Redesigning the autopkgtest controller/workers CI system for Ubuntu and Debian -- call for spec review

Mon Mar 31 13:59:03 UTC 2014

>>>>> Martin Pitt <mpitt at debian.org> writes:

    > Hey all,
    > thanks everyone for the meeting this week. Based on the discussion on
    > this mail thread, the hangout, various IRC meetings, and some
    > investigations I now drafted a spec about the goals, design, data
    > structure, failure case analysis, and debci TODO list. I'd would
    > appreciate if you could take some minutes to review this, check if you
    > agree on the design, try to come up with other scenarios what can go
    > wrong, etc:

    >   https://wiki.debian.org/MartinPitt/DistributedDebCI

Great stuff, lots to read ;)

    > It's a wiki, so please feel free to correct/adjust/amend stuff.

Account verification pending for the last hours so here is the thing I
wanted to fix:

= Queue structure =

"so that we can support workers which can only certain releases,"

*can only {support,serve} ?

    > Discussion here is also welcome, of course.

A few remarks below but nothing blocking.

While your document aim at sharing design/code between
debci/britney/auto-package-testing, I've tried to think about reducing
divergences between them and the uci-engine we're building.

TD;LR: Apart from the health check and some minor details in how we use
queues, nothing incompatible caught my eyes.

= Goals = 

Selecting which dep8 tests to run come back a few times, sometimes mixed
with scheduling them.

"QEMU with KVM is only available on some architectures, on the others we
want to run all tests which don't need QEMU and skip the rest. "

How do we skip ?

"Or some tests may want to assume a fully running graphical desktop
environment, while most tests just want to run in a minimal
deboostrap-like environment."

How do we select them or distribute them to the right workers ?

"strictly separate the test execution backends, ... and the policy
(i. e. when to run which test)"

Where is the policy defined ?

Overall, it's still unclear to me whether adt-run should support a way
to select tests or if the test themselves need to be able to skip when
they miss support from the testbed. (I'm talking about dep8 tests here
even if the same issues exist for individual tests in a test suite).

= Design =

== Data structure ==

I think the data store supports a subset of a DFS so if we try to use
the data store API as much as possible, the parts that requires a DFS
will be narrowed.

That may also allow debci to just not need to setup swift (and will
avoid downloads/uploads to swift) since the files will just be produced
locally.

"release/architecture/sourcepkg/YYYYMMDD_HHMMSS_hostname[_tag1[_tag2]]/autopkgtest_output_files"
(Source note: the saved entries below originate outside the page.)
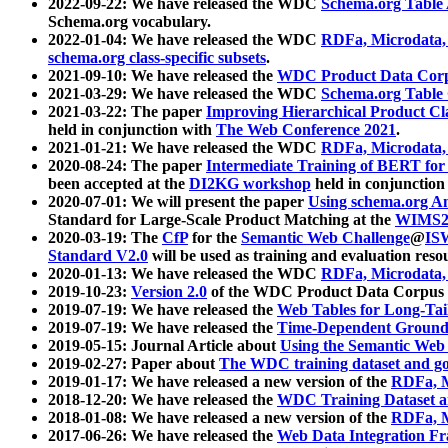
2022-09-22: We have released the WDC
Schema.org Table
Schema.org vocabulary.
2022-01-04: We have released the WDC
RDFa, Microdata
schema.org class-specific subsets
.
2021-09-10: We have released the
WDC Product Data Corp
2021-03-29: We have released the WDC
Schema.org Table
2021-03-22: The paper
Improving Hierarchical Product Cla
held in conjunction with
The Web Conference 2021
.
2021-01-21: We have released the WDC
RDFa, Microdata
2020-08-24: The paper
Intermediate Training of BERT fo
been accepted at the
DI2KG workshop
held in conjunction
2020-07-01: We will present the paper
Using schema.org An
Standard for Large-Scale Product Matching at the
WIMS2
2020-03-19: The
CfP
for the
Semantic Web Challenge
@
IS
Standard V2.0
will be used as training and evaluation reso
2020-01-13: We have released the WDC
RDFa, Microdata
2019-10-23:
Version 2.0
of the WDC Product Data Corpus a
2019-07-19: We have released the
Web Tables for Long-Tai
2019-07-19: We have released the
Time-Dependent Ground
2019-05-15: Journal Article about
Using the Semantic Web 
2019-02-27: Paper about
The WDC training dataset and gol
2019-01-17: We have released a new version of the
RDFa, M
2018-12-20: We have released the
WDC Training Dataset a
2018-01-08: We have released a new version of the
RDFa, M
2017-06-26: We have released the
Web Data Integration F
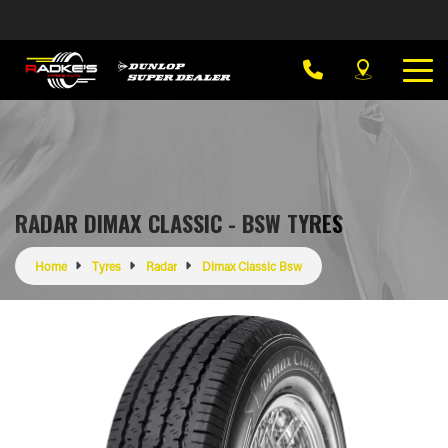
RADAR DIMAX CLASSIC - BSW TYRES
Home
Tyres
Radar
Dimax Classic Bsw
I suspect that different users will want different orders or filters
there.

How about /release/sourcepkg/version/hostname/YMD_HMS ?

Since architecture and tags are specific to the host (correct ?), I
don't feel they should appear here.

But also see below for more about hostnames.

== Job distribution/management ==

=== Queue structure ===

I'm not sure there is a distinction between the queue name and the host
name in your proposal so I assumed they were the same.

How about using FQDN for host names so a proper name space is defined
and leave the hosts provide their specific tags on request ? This is
related to test scheduling no ? (at least that's how I read 'platform
tags' in 'Job creation')

=== Job consumption ===

"A worker node knows its supported architecture(s), the ADT
schroots/containers/VMs it has available and their releases"

I'm worried that making the worker handle that added complexity will
make things harder in various places (schroots failures vs worker
failure for example).

Why not defining a worker as supporting a single architecture and a
single release and rely on the FQDN to carry that info ?

= Health check =

Great work. We don't cover as much in the uci-engine so far so I don't
have a lot of feedback here (but we're actively discussing the same kind
of issues but we have different kind of workers in addition to the ones
running the tests).

== Test-induced problems ==

=== test hangs indefinitely ===

"At least in the first stage of the implementation it is recommended to
rely on manually retrying tests after inspecting the reason."

By manually you mean from the highest level by end users ?

"During that time, the node won't accept any other request"

You mean the queue is closed ? Does that imply you always have available
workers for any set of arch/release/platform flags ?

== AMPQ problems ==

+1

=== all AMQP brokers go down ===

+1 though you should probably mention that the same is true for swift.

== controller problems ===

"britney or CI request a test ... for which no workers are available"

May be that's the answer to my previous question ;)

Sorry for the ~lenghty email but your document was also 10 pages long
(and full of great suff ;)

      Vincent